Like many, we had our reservations on Dredd 3D - mainly concerns that it would simply fall into the category of passable schlock action. Fortunately, these initial preconceptions could NOT have been more wrong. Pete Travis's feature is a spectacularly crafted, action-packed assault on the senses.

In a futuristic city where crime reigns, police are given heighten powers - where they have authority to act as judge, jury and executioner. The pairing of one of these officers, Judge Dredd (Karl Urban) with a psychically-gifted rookie (Olivia Thrilby) soon plays an integral force in taking down on one the city's most ruthless drug gangs.

Dredd 3D is a gritty, bone-crunching escape from the glossy, explosion filled action blockbusters that are so often found at the local multiplex. Travis directs with a sense of visceral rawness, which is immediately thrust upon us in the many distinct, ultra-violent fight and shoot-out sequences. This sheer brutality paired with the gloomy industrial setting, creates a dark sense of tension and dread. This stylistic vivacity seems to work hand-in-hand with the use of slow motion and 3D, both techniques which could have hindered the film if in the wrong hands.

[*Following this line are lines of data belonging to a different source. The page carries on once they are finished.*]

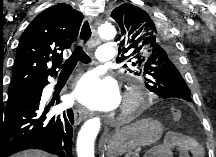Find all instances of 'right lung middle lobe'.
<instances>
[{
	"label": "right lung middle lobe",
	"instance_id": "1",
	"mask_svg": "<svg viewBox=\"0 0 216 157\" xmlns=\"http://www.w3.org/2000/svg\"><path fill=\"white\" fill-rule=\"evenodd\" d=\"M27 89V88H26ZM25 89L18 90V91H13V92H8V99L7 102L17 98L20 93H22Z\"/></svg>",
	"mask_w": 216,
	"mask_h": 157
}]
</instances>
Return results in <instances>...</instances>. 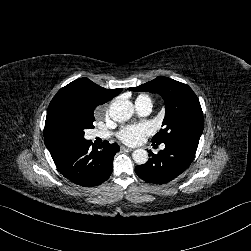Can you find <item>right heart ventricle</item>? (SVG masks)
<instances>
[{
	"label": "right heart ventricle",
	"instance_id": "1",
	"mask_svg": "<svg viewBox=\"0 0 251 251\" xmlns=\"http://www.w3.org/2000/svg\"><path fill=\"white\" fill-rule=\"evenodd\" d=\"M145 99L151 100V98L147 95H140L137 97L136 101H141V100H145Z\"/></svg>",
	"mask_w": 251,
	"mask_h": 251
}]
</instances>
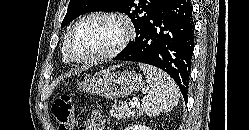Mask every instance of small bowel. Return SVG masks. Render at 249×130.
Returning <instances> with one entry per match:
<instances>
[{"mask_svg":"<svg viewBox=\"0 0 249 130\" xmlns=\"http://www.w3.org/2000/svg\"><path fill=\"white\" fill-rule=\"evenodd\" d=\"M106 122L104 116L98 110H93L84 123V130H104Z\"/></svg>","mask_w":249,"mask_h":130,"instance_id":"small-bowel-1","label":"small bowel"}]
</instances>
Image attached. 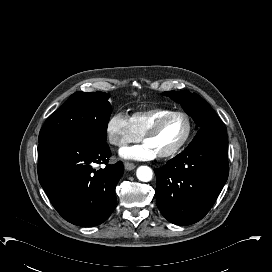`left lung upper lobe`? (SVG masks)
Masks as SVG:
<instances>
[{
	"instance_id": "5c2ea615",
	"label": "left lung upper lobe",
	"mask_w": 272,
	"mask_h": 272,
	"mask_svg": "<svg viewBox=\"0 0 272 272\" xmlns=\"http://www.w3.org/2000/svg\"><path fill=\"white\" fill-rule=\"evenodd\" d=\"M174 101L181 104L185 112L190 115L196 123V129L209 125H222L210 105L196 93L189 91H167L163 93Z\"/></svg>"
}]
</instances>
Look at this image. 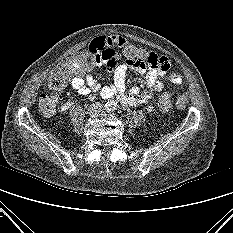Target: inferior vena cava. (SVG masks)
I'll return each mask as SVG.
<instances>
[{
	"instance_id": "602c4592",
	"label": "inferior vena cava",
	"mask_w": 233,
	"mask_h": 233,
	"mask_svg": "<svg viewBox=\"0 0 233 233\" xmlns=\"http://www.w3.org/2000/svg\"><path fill=\"white\" fill-rule=\"evenodd\" d=\"M101 107H102L101 104L97 102V103L90 106V110L92 113H97V112L101 111Z\"/></svg>"
}]
</instances>
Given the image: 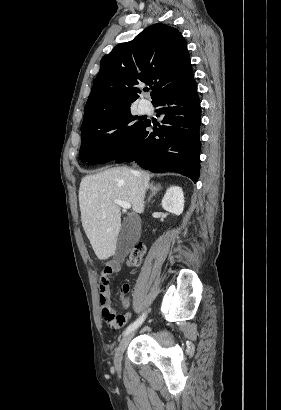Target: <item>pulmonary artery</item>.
I'll use <instances>...</instances> for the list:
<instances>
[{
    "mask_svg": "<svg viewBox=\"0 0 281 410\" xmlns=\"http://www.w3.org/2000/svg\"><path fill=\"white\" fill-rule=\"evenodd\" d=\"M140 108H141V110L142 111H147L148 109H149V103L148 102H145V101H143V102H141L140 103Z\"/></svg>",
    "mask_w": 281,
    "mask_h": 410,
    "instance_id": "pulmonary-artery-1",
    "label": "pulmonary artery"
}]
</instances>
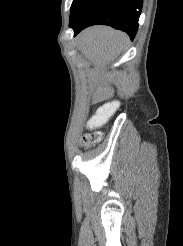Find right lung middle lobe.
<instances>
[{
  "mask_svg": "<svg viewBox=\"0 0 183 246\" xmlns=\"http://www.w3.org/2000/svg\"><path fill=\"white\" fill-rule=\"evenodd\" d=\"M81 0H73V3L71 5V14L74 12V10L77 8L78 4L80 3ZM70 14V16H71Z\"/></svg>",
  "mask_w": 183,
  "mask_h": 246,
  "instance_id": "dd1d6c3e",
  "label": "right lung middle lobe"
}]
</instances>
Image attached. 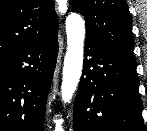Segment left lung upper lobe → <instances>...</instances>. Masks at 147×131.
I'll return each instance as SVG.
<instances>
[{
	"label": "left lung upper lobe",
	"mask_w": 147,
	"mask_h": 131,
	"mask_svg": "<svg viewBox=\"0 0 147 131\" xmlns=\"http://www.w3.org/2000/svg\"><path fill=\"white\" fill-rule=\"evenodd\" d=\"M86 21V40L99 43L135 61L132 18L125 0H70Z\"/></svg>",
	"instance_id": "obj_1"
}]
</instances>
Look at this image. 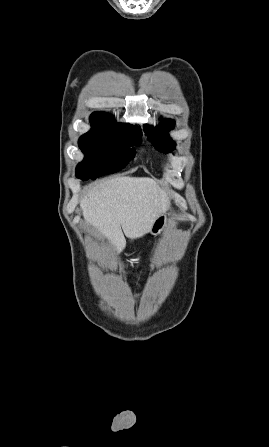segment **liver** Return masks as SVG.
<instances>
[{
	"label": "liver",
	"mask_w": 269,
	"mask_h": 447,
	"mask_svg": "<svg viewBox=\"0 0 269 447\" xmlns=\"http://www.w3.org/2000/svg\"><path fill=\"white\" fill-rule=\"evenodd\" d=\"M169 206L168 194L155 180L129 176L101 182L80 202L84 220L97 227L117 253L126 245L124 233L130 239L142 237Z\"/></svg>",
	"instance_id": "1"
}]
</instances>
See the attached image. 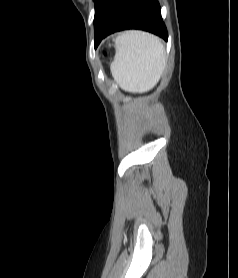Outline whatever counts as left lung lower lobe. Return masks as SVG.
Segmentation results:
<instances>
[{
  "mask_svg": "<svg viewBox=\"0 0 238 278\" xmlns=\"http://www.w3.org/2000/svg\"><path fill=\"white\" fill-rule=\"evenodd\" d=\"M94 29L95 47L107 35L125 29L145 30L168 40L157 0H97Z\"/></svg>",
  "mask_w": 238,
  "mask_h": 278,
  "instance_id": "obj_1",
  "label": "left lung lower lobe"
}]
</instances>
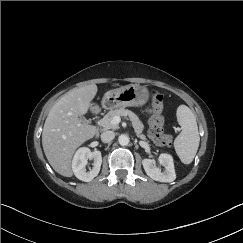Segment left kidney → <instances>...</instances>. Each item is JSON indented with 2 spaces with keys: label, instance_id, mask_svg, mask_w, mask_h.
<instances>
[{
  "label": "left kidney",
  "instance_id": "obj_1",
  "mask_svg": "<svg viewBox=\"0 0 243 243\" xmlns=\"http://www.w3.org/2000/svg\"><path fill=\"white\" fill-rule=\"evenodd\" d=\"M159 163L165 167V172H161L155 166V161L152 159H143L142 164L146 174L155 181L172 182L176 178L174 162L171 155L163 153L159 156Z\"/></svg>",
  "mask_w": 243,
  "mask_h": 243
}]
</instances>
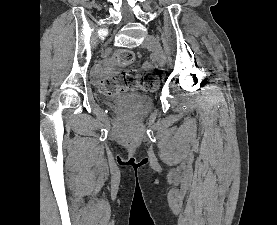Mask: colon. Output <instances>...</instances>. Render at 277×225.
Returning <instances> with one entry per match:
<instances>
[{
	"mask_svg": "<svg viewBox=\"0 0 277 225\" xmlns=\"http://www.w3.org/2000/svg\"><path fill=\"white\" fill-rule=\"evenodd\" d=\"M135 60V53L131 50L120 49L116 51L111 63L117 69L131 65ZM158 74L154 69L142 72L135 70L116 72L105 77L99 84V92L104 95H115L123 91L135 90L140 87L147 92H153L158 87Z\"/></svg>",
	"mask_w": 277,
	"mask_h": 225,
	"instance_id": "colon-1",
	"label": "colon"
}]
</instances>
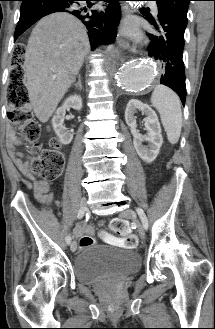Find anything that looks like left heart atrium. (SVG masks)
I'll list each match as a JSON object with an SVG mask.
<instances>
[{
    "instance_id": "left-heart-atrium-1",
    "label": "left heart atrium",
    "mask_w": 215,
    "mask_h": 329,
    "mask_svg": "<svg viewBox=\"0 0 215 329\" xmlns=\"http://www.w3.org/2000/svg\"><path fill=\"white\" fill-rule=\"evenodd\" d=\"M122 31L125 34L132 36V37H135L138 35L137 27L133 21L125 22L124 25L122 26Z\"/></svg>"
}]
</instances>
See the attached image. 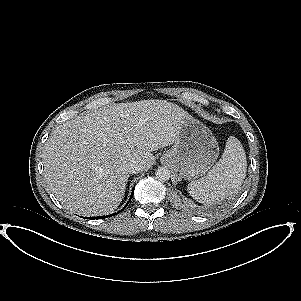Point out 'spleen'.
<instances>
[{
  "label": "spleen",
  "instance_id": "obj_1",
  "mask_svg": "<svg viewBox=\"0 0 301 301\" xmlns=\"http://www.w3.org/2000/svg\"><path fill=\"white\" fill-rule=\"evenodd\" d=\"M247 171V159L240 143L229 138L220 160L199 181H191L188 193L201 203H213L237 193Z\"/></svg>",
  "mask_w": 301,
  "mask_h": 301
}]
</instances>
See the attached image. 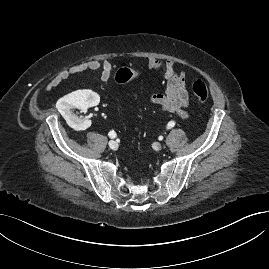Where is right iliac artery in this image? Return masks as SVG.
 I'll return each mask as SVG.
<instances>
[{"instance_id":"right-iliac-artery-1","label":"right iliac artery","mask_w":269,"mask_h":269,"mask_svg":"<svg viewBox=\"0 0 269 269\" xmlns=\"http://www.w3.org/2000/svg\"><path fill=\"white\" fill-rule=\"evenodd\" d=\"M108 135H109V137L112 138V139L115 138V137L117 136L116 133H115L114 131H110Z\"/></svg>"}]
</instances>
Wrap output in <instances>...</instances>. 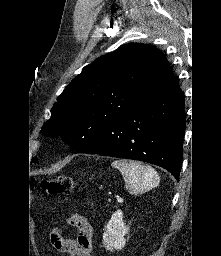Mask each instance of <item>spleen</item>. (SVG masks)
<instances>
[{
    "mask_svg": "<svg viewBox=\"0 0 221 256\" xmlns=\"http://www.w3.org/2000/svg\"><path fill=\"white\" fill-rule=\"evenodd\" d=\"M112 167L122 173L125 188L134 195L143 194L157 187L160 181L154 168L137 161L115 160Z\"/></svg>",
    "mask_w": 221,
    "mask_h": 256,
    "instance_id": "spleen-1",
    "label": "spleen"
}]
</instances>
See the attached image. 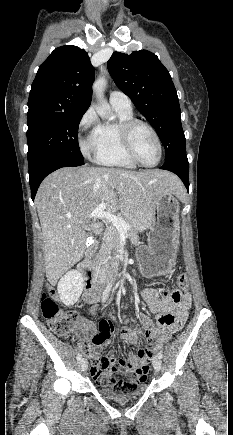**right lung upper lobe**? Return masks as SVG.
Masks as SVG:
<instances>
[{"label":"right lung upper lobe","instance_id":"right-lung-upper-lobe-1","mask_svg":"<svg viewBox=\"0 0 233 435\" xmlns=\"http://www.w3.org/2000/svg\"><path fill=\"white\" fill-rule=\"evenodd\" d=\"M94 68L77 46L56 48L40 65L28 100V117L43 113H85L90 106Z\"/></svg>","mask_w":233,"mask_h":435}]
</instances>
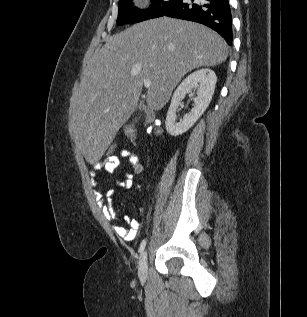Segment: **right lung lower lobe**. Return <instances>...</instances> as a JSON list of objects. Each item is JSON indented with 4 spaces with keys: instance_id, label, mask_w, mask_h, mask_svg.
<instances>
[{
    "instance_id": "1",
    "label": "right lung lower lobe",
    "mask_w": 307,
    "mask_h": 317,
    "mask_svg": "<svg viewBox=\"0 0 307 317\" xmlns=\"http://www.w3.org/2000/svg\"><path fill=\"white\" fill-rule=\"evenodd\" d=\"M196 1V3H189L187 0H176L161 16L204 24L219 33L231 45L232 17L228 0Z\"/></svg>"
}]
</instances>
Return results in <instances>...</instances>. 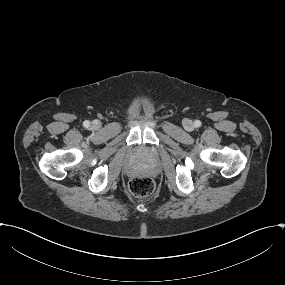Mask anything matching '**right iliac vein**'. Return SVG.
I'll use <instances>...</instances> for the list:
<instances>
[{
	"mask_svg": "<svg viewBox=\"0 0 285 285\" xmlns=\"http://www.w3.org/2000/svg\"><path fill=\"white\" fill-rule=\"evenodd\" d=\"M92 127L94 128V129H98L99 127H100V122L99 121H93L92 122Z\"/></svg>",
	"mask_w": 285,
	"mask_h": 285,
	"instance_id": "obj_1",
	"label": "right iliac vein"
}]
</instances>
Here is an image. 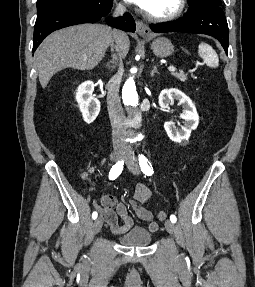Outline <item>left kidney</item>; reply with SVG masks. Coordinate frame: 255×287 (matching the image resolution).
Here are the masks:
<instances>
[{
	"label": "left kidney",
	"mask_w": 255,
	"mask_h": 287,
	"mask_svg": "<svg viewBox=\"0 0 255 287\" xmlns=\"http://www.w3.org/2000/svg\"><path fill=\"white\" fill-rule=\"evenodd\" d=\"M174 100H179L180 104H183V114H180V118L184 120V126H180L181 130H176L175 122H165L164 128L167 136L173 142H187L192 130H196L199 124V116L196 112V108L183 92L176 90V88H170V90H162L159 96V106L161 108H169V104H173Z\"/></svg>",
	"instance_id": "obj_1"
}]
</instances>
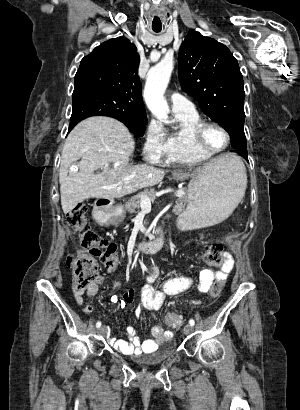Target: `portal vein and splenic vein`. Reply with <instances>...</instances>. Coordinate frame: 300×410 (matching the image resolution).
Listing matches in <instances>:
<instances>
[{
	"label": "portal vein and splenic vein",
	"instance_id": "1",
	"mask_svg": "<svg viewBox=\"0 0 300 410\" xmlns=\"http://www.w3.org/2000/svg\"><path fill=\"white\" fill-rule=\"evenodd\" d=\"M115 166H118V164H115ZM184 194L185 193H184L183 190H178V191H176L175 196L182 197ZM140 204L147 212L151 211V200L149 199L148 196L142 195L141 200H140Z\"/></svg>",
	"mask_w": 300,
	"mask_h": 410
}]
</instances>
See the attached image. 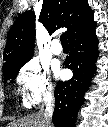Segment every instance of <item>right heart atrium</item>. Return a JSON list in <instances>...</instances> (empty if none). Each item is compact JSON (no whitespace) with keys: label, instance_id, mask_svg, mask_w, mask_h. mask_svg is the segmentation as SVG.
<instances>
[{"label":"right heart atrium","instance_id":"d8ad5b80","mask_svg":"<svg viewBox=\"0 0 108 127\" xmlns=\"http://www.w3.org/2000/svg\"><path fill=\"white\" fill-rule=\"evenodd\" d=\"M23 98L33 105L48 100L53 96V84L47 67L37 61H29L17 74Z\"/></svg>","mask_w":108,"mask_h":127}]
</instances>
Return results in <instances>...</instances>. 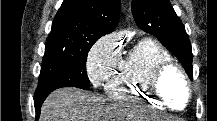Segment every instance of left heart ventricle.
<instances>
[{
    "label": "left heart ventricle",
    "mask_w": 217,
    "mask_h": 121,
    "mask_svg": "<svg viewBox=\"0 0 217 121\" xmlns=\"http://www.w3.org/2000/svg\"><path fill=\"white\" fill-rule=\"evenodd\" d=\"M161 89L170 103L180 108L186 101V89L183 80L175 72H169L161 81Z\"/></svg>",
    "instance_id": "1"
}]
</instances>
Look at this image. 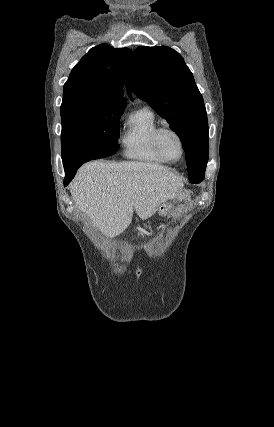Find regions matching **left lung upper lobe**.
Listing matches in <instances>:
<instances>
[{"instance_id":"1","label":"left lung upper lobe","mask_w":274,"mask_h":427,"mask_svg":"<svg viewBox=\"0 0 274 427\" xmlns=\"http://www.w3.org/2000/svg\"><path fill=\"white\" fill-rule=\"evenodd\" d=\"M127 91L147 101L179 136L188 176H204L209 151L207 114L181 55L164 46L138 47L128 67Z\"/></svg>"}]
</instances>
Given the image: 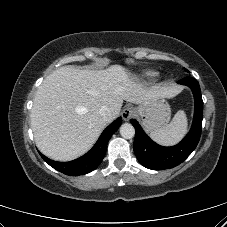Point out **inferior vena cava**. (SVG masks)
I'll return each mask as SVG.
<instances>
[{
  "mask_svg": "<svg viewBox=\"0 0 227 227\" xmlns=\"http://www.w3.org/2000/svg\"><path fill=\"white\" fill-rule=\"evenodd\" d=\"M99 114L105 121H108L112 117L111 110L105 105L100 107Z\"/></svg>",
  "mask_w": 227,
  "mask_h": 227,
  "instance_id": "obj_1",
  "label": "inferior vena cava"
}]
</instances>
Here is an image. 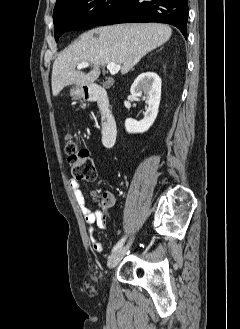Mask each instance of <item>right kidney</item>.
Wrapping results in <instances>:
<instances>
[{"label":"right kidney","mask_w":240,"mask_h":329,"mask_svg":"<svg viewBox=\"0 0 240 329\" xmlns=\"http://www.w3.org/2000/svg\"><path fill=\"white\" fill-rule=\"evenodd\" d=\"M161 83L160 77L153 72L142 73L135 79L130 92L133 96L142 98L148 108L141 121L126 119L125 129L128 133H143L154 123L161 99Z\"/></svg>","instance_id":"1"}]
</instances>
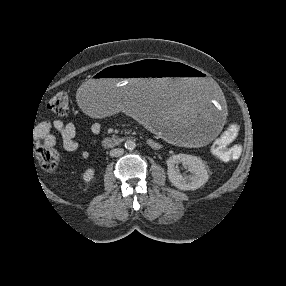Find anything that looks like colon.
Wrapping results in <instances>:
<instances>
[{
  "instance_id": "5ec220e1",
  "label": "colon",
  "mask_w": 286,
  "mask_h": 286,
  "mask_svg": "<svg viewBox=\"0 0 286 286\" xmlns=\"http://www.w3.org/2000/svg\"><path fill=\"white\" fill-rule=\"evenodd\" d=\"M69 103V95L66 92H60L49 101L48 108L55 115L65 116L69 112ZM239 131V124L231 123L213 144V152L222 159H229V146L237 138ZM34 153L45 172L54 173L56 171L59 155L55 149L43 141H36Z\"/></svg>"
}]
</instances>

Whilst it may look slick, the slow-motion serves a greater purpose - to highlight the effects of the drug 'Slo-Mo' which is filtered through the city. Travis uses this to Dredd's advantage - slowing down several moments of the ultra-violence and capturing the events around it, makes for dynamic and often mesmerizing viewing (with the help of director of photography, Anthony Dod Mantle). As self proclaimed heretics of 3D, Silver Screen Slags cannot deny the additional stylistic impact that it gives Dredd.

Praise must also go to Alex Garland's stellar screenplay that shapes the claustrophobic, cat and mouse narrative of Dredd 3D. Putting the two protagonists in a lock-downed single location (of a crumbling apartment block) against hundreds of viscous henchmen, creates a tense 'against the odds' style dynamic.

Karl Urban's Judge Dredd is a man of few words and the Australian actor excels in the role of the stern authoritarian officer. Urban proves utterly convincing, excelling at capturing the physical strength of Dredd, as well as the softer side that slowly shines through when dealing with Thrilby's character. The pair have an incredibly watchable on-screen chemistry, with Thrilby particularly shining as the naieve rookie thrust into an ultra-violent battleground. However, it is a scene stealing turn from Lena Headey's twisted drug boss, Ma-Ma, that ultimately dominates the screen.

Dredd 3D is a stylistic tour de force, proving that action cinema works best with a distinct physical identity. Breathtaking uses of 3D and slow motion photography alongside pitch perfect performances from the three key players put Dredd 3D a bar above 2012's other comic book adaptations.